Paraguay, Asunción - Am 21.April wurde ein 10 Jahre altes Mädchen von ihrer Mutter ins Krankenhaus der Stadt gebracht, weil es über Bauchschmerzen klagte. Nach der Untersuchung war klar, dass das Mädchen schwanger ist. Mittlerweile befindet sich das Mädchen in der 22.Schwangerschaftswoche und die Mutter des Mädchens versucht, bisher ohne Erfolg, ein Krankenhaus zu finden, welches bereit ist eine Abtreibung durchzuführen.

Das Mädchen soll von ihrem Stiefvater vergewaltigt worden sein. Der Mann befindet sich auf der Flucht. Organisationen wie Amnesty International machen auf die Gefahr des Verfahrens mit dem jungen Mädchen aufmerksam. Dabei geht es weniger um die Legitimität, egal ob moralisch oder rein juristisch, sondern viel mehr um die #Gesundheit des jungen Mädchens. Eine Schwangerschaft im Alter von 10 Jahren birgt viele Gefahren für das Mädchen mit einem Körper, der sich noch komplett im Wachstum befindet.

In Paraguay sind Abtreibungen in fast allen Fällen rechtswidrig.
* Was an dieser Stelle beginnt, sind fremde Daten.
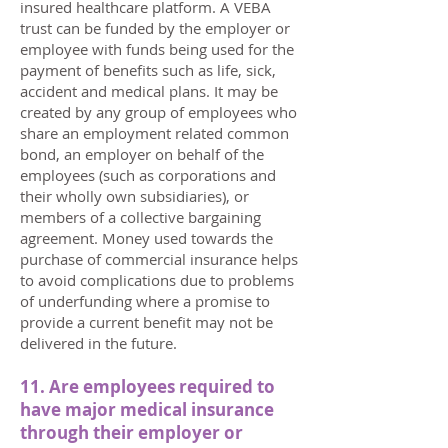
insured healthcare platform. A VEBA
trust can be funded by the employer or
employee with funds being used for the
payment of benefits such as life, sick,
accident and medical plans. It may be
created by any group of employees who
share an employment related common
bond, an employer on behalf of the
employees (such as corporations and
their wholly own subsidiaries), or
members of a collective bargaining
agreement. Money used towards the
purchase of commercial insurance helps
to avoid complications due to problems
of underfunding where a promise to
provide a current benefit may not be
delivered in the future.
11. Are employees required to
have major medical insurance
through their employer or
Dabei wird auch bei Schwangerschaften nach Vergewaltigungen selten eine Ausnahme gemacht.

Der Gesundheitsminister verteidigte diesen entsprechenden Auszug aus der Verfassung mit den Worten: "Das Leben ist zu schützen". Er plädiert für die Austragung des Babys, mit einer durch den Staat unterhaltenen Unterstützung des jungen Mädchens. Außerdem gab er an, dass im vergangenen Jahr 684 Mädchen zwischen 6 und 14 Jahren in Paraguay schwanger waren. Oft sollen diese Schwangerschaften durch Vergewaltigungen entstanden sein.

Amnesty International Paraguay nahm dazu in Person von María José Garcete Stellung. Sie verwies auf den Artikel 109 des Strafgesetzbuchs. Dieser legitimiere einen Schwangerschaftsabbruch, wenn das Leben der Mutter in Gefahr ist.

Wie in vielen anderen Südamerikanischen Ländern steht die überwiegend katholisch geprägte Gesellschaft Abtreibungen extrem kritisch gegenüber. Lockerungen dahingehend gab es zuletzt in Kuba und Uruguay.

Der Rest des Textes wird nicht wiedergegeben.